**The task**
When you reproduce the listing, keep every word as it is and drop the pictures.

**Provided data**

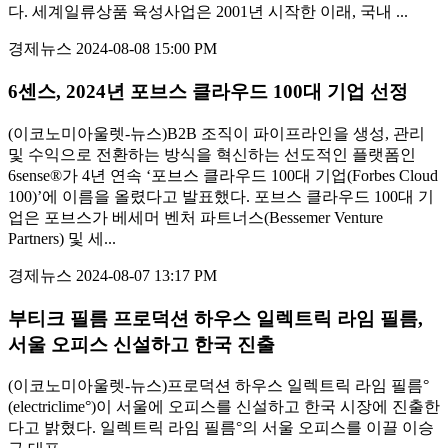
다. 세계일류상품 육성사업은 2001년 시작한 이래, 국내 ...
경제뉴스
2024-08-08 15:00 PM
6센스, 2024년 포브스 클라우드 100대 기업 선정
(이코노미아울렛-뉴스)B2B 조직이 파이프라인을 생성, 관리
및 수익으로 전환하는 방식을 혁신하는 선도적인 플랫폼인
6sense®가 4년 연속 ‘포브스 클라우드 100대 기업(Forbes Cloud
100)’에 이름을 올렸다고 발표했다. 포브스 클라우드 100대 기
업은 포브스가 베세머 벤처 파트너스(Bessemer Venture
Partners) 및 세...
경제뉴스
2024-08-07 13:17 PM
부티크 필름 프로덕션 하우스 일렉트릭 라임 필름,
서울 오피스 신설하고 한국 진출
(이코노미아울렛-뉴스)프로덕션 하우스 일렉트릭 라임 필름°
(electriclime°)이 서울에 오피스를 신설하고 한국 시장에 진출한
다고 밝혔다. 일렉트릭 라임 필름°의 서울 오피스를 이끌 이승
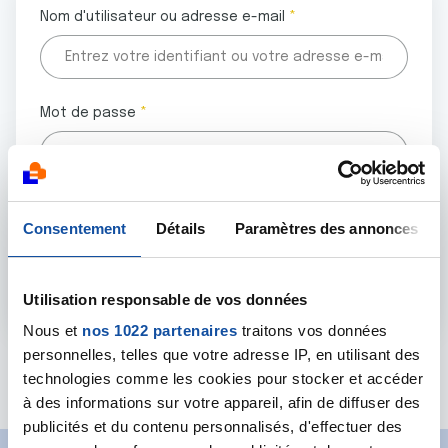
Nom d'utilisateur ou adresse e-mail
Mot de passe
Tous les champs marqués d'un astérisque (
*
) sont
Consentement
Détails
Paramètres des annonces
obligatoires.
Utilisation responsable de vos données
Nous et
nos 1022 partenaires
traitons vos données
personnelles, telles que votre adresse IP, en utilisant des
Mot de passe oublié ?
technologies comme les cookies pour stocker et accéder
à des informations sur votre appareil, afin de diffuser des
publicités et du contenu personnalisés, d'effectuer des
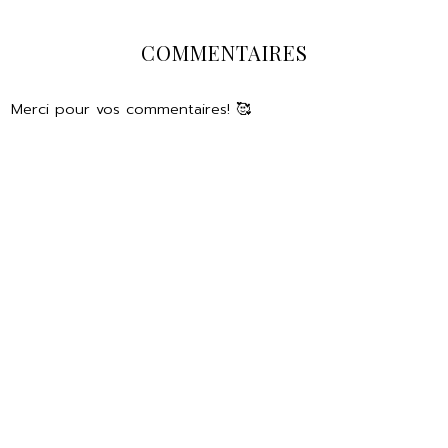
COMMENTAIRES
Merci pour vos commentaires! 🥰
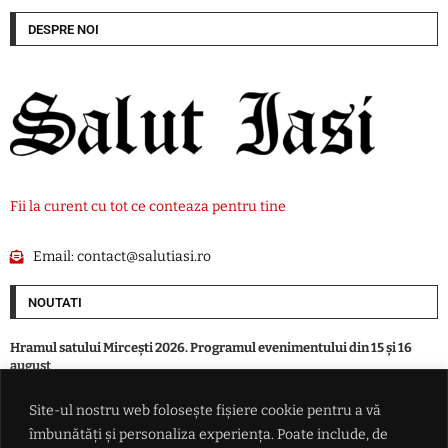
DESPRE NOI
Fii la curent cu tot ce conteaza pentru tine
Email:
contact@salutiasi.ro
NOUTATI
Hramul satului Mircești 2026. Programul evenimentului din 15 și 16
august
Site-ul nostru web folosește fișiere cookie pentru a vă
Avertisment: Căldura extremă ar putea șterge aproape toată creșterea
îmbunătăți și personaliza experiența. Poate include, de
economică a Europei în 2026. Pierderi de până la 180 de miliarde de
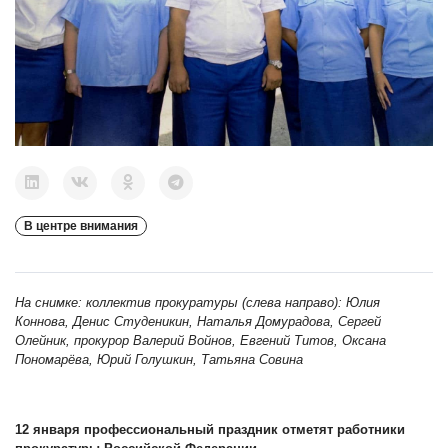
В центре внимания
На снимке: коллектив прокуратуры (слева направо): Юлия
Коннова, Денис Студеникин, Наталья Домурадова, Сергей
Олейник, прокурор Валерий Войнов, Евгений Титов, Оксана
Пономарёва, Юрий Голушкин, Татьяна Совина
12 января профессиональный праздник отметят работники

**Final answer**
다. 세계일류상품 육성사업은 2001년 시작한 이래, 국내 ...
경제뉴스
2024-08-08 15:00 PM
6센스, 2024년 포브스 클라우드 100대 기업 선정
(이코노미아울렛-뉴스)B2B 조직이 파이프라인을 생성, 관리
및 수익으로 전환하는 방식을 혁신하는 선도적인 플랫폼인
6sense®가 4년 연속 ‘포브스 클라우드 100대 기업(Forbes Cloud
100)’에 이름을 올렸다고 발표했다. 포브스 클라우드 100대 기
업은 포브스가 베세머 벤처 파트너스(Bessemer Venture
Partners) 및 세...
경제뉴스
2024-08-07 13:17 PM
부티크 필름 프로덕션 하우스 일렉트릭 라임 필름,
서울 오피스 신설하고 한국 진출
(이코노미아울렛-뉴스)프로덕션 하우스 일렉트릭 라임 필름°
(electriclime°)이 서울에 오피스를 신설하고 한국 시장에 진출한
다고 밝혔다. 일렉트릭 라임 필름°의 서울 오피스를 이끌 이승
Nom d'utilisateur ou adresse e-mail
Mot de passe
Tous les champs marqués d'un astérisque (
*
) sont
Consentement
Détails
Paramètres des annonces
obligatoires.
Utilisation responsable de vos données
Nous et
nos 1022 partenaires
traitons vos données
personnelles, telles que votre adresse IP, en utilisant des
Mot de passe oublié ?
technologies comme les cookies pour stocker et accéder
à des informations sur votre appareil, afin de diffuser des
publicités et du contenu personnalisés, d'effectuer des
COMMENTAIRES
Merci pour vos commentaires! 🥰
DESPRE NOI
Fii la curent cu tot ce conteaza pentru tine
Email:
contact@salutiasi.ro
NOUTATI
Hramul satului Mircești 2026. Programul evenimentului din 15 și 16
august
Site-ul nostru web folosește fișiere cookie pentru a vă
Avertisment: Căldura extremă ar putea șterge aproape toată creșterea
îmbunătăți și personaliza experiența. Poate include, de
economică a Europei în 2026. Pierderi de până la 180 de miliarde de
В центре внимания
На снимке: коллектив прокуратуры (слева направо): Юлия
Коннова, Денис Студеникин, Наталья Домурадова, Сергей
Олейник, прокурор Валерий Войнов, Евгений Титов, Оксана
Пономарёва, Юрий Голушкин, Татьяна Совина
12 января профессиональный праздник отметят работники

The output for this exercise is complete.